For the cost-effective organic gardener, the best option is probably to squish as many bugs as you can by hand, then blast the rest off with a jet of water. If there are spider mites, and the infestation is so bad that you can see their ‘webs’ with the naked eye, your plant is probably not going to make it – remove the most badly infested plants and ideally burn them so they cannot infect other plants.
Chilli plants and sweet peppers like to be misted. A misting of warm water from a cheapo water sprayer with an adjustable nozzle can work wonders. It helps the flowers to ‘set’ i.e. get pollinated and start making fruits, and it also discourages those evil little spider mites from taking over your plants.
Kill the king. Chilli plants sometimes start to grow one huge, single chilli at the spot where the main branches leave the stem. If that happens, the plant will put all its effort and energy into growing just the one chilli and won’t make any more flowers or fruit. The simple solution is to cut this chilli off the plant while it’s still green. The good news is that it’ll be edible, so add it to your cooking. Le roi est mort, vive le roi and all that.
Bushy is probably better. Many sweet pepper and chilli plants grow tall and spindly, and don’t make much fruit. If you’re feeling brave, you can make a plant grow bushier by pinching out the growing point at the top when the plant is about 25cm tall. It will then send out other branches. If you decide to do this, remember to provide extra support for these branches, as they can in theory become weighed down with fruits.
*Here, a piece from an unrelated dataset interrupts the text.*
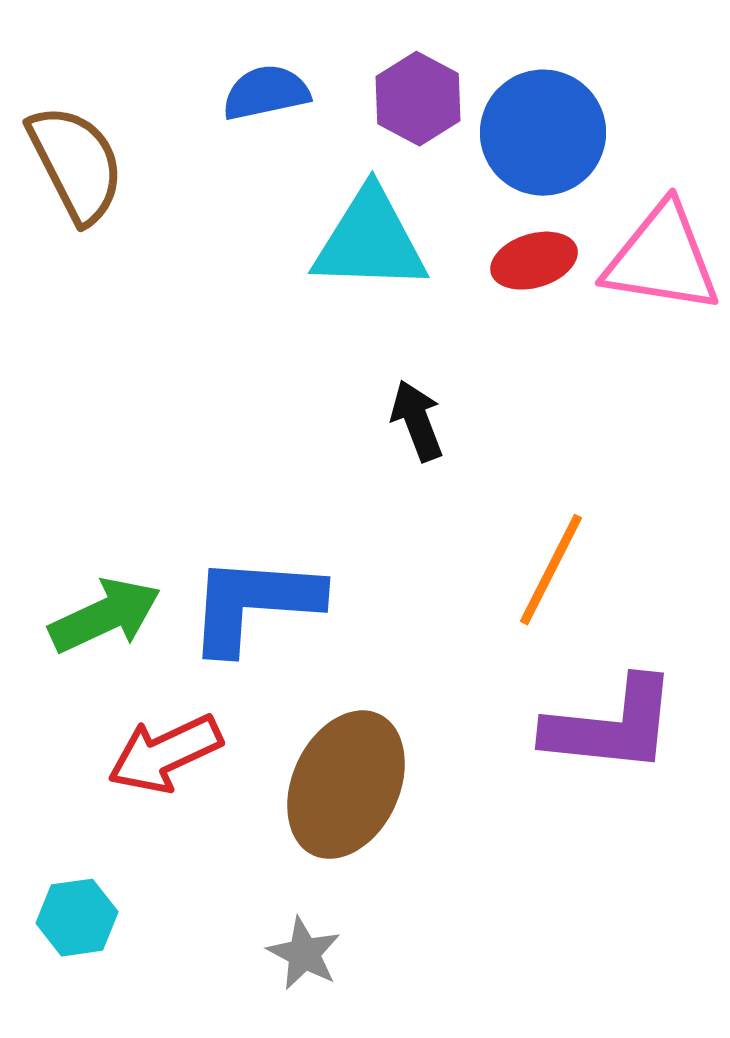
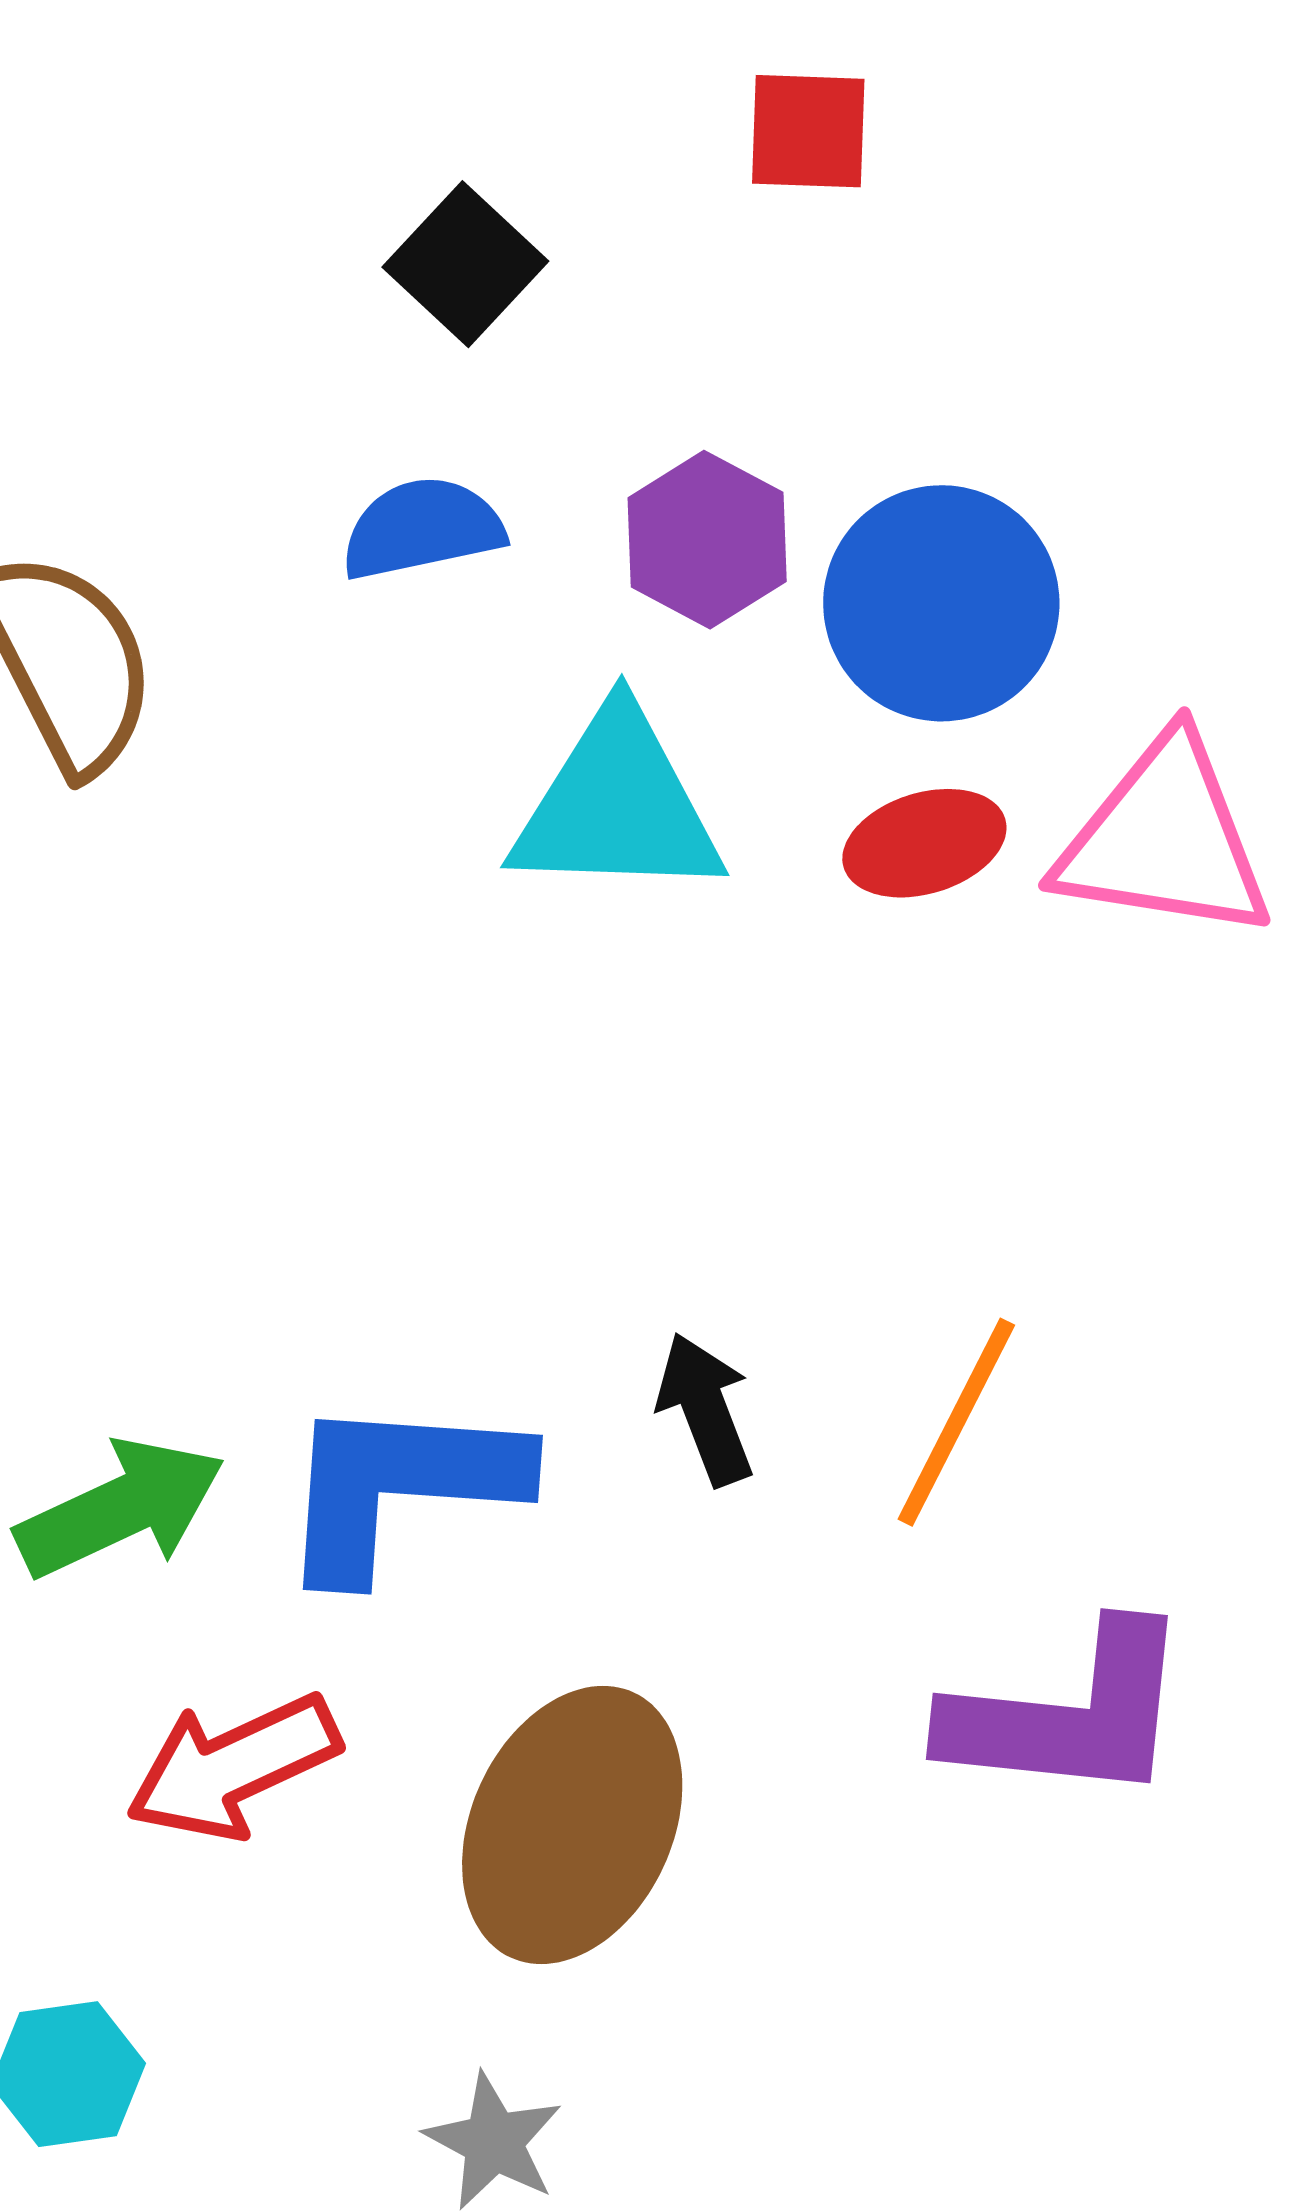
black arrow: (417, 421) -> (705, 1409), moved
A little tomato food makes sweet peppers and chilli plants happy. Once the flowers have started to set, all you need to do is water every week or two with half-strength tomato food to get a higher yield. A little goes a long way, and I’ve found that even the cheapest tomato food, eg Poundland’s, makes a fair difference.
You could get a second crop of chillies for Christmas. I’m not sure this works with sweet peppers (although I’ll be trying to find out in the next couple of weeks), but I have found that if you bring chill plants indoors from the garden just before the first frosts, they tend to re-flower and give you a whole new set of chillies once they’re warmer and happier. Last year we had a stack of lovely second-wave cayenne peppers that went until the end of December.
Chilli peppers and sweet peppers are easy to preserve. You can do all sorts in the moderately unlikely event of ending up with a glut. Sweet peppers are best if you roast or grill (and peel) before freezing them. They’re also nice cooked into stews and ratatouille and then frozen, or cooked in a red pepper sauce. The sauce can be bottled and sterilised, or simply chucked in the freezer in a freezer bag.
Chillies can be strung up and dried in an airy spot, or pickled, or used to flavour cooking oil. If you’re using them to flavour oil, you can use them fresh then strain out and discard them, or dry them thoroughly then place in the oil and leave them there. Some people say they freeze whole chillies but I haven’t tried this yet, so am not really sure about that one.
There you go – I’m sure there will be more tips next year, when I try out new varieties and growing techniques. Do you have any tips of your own?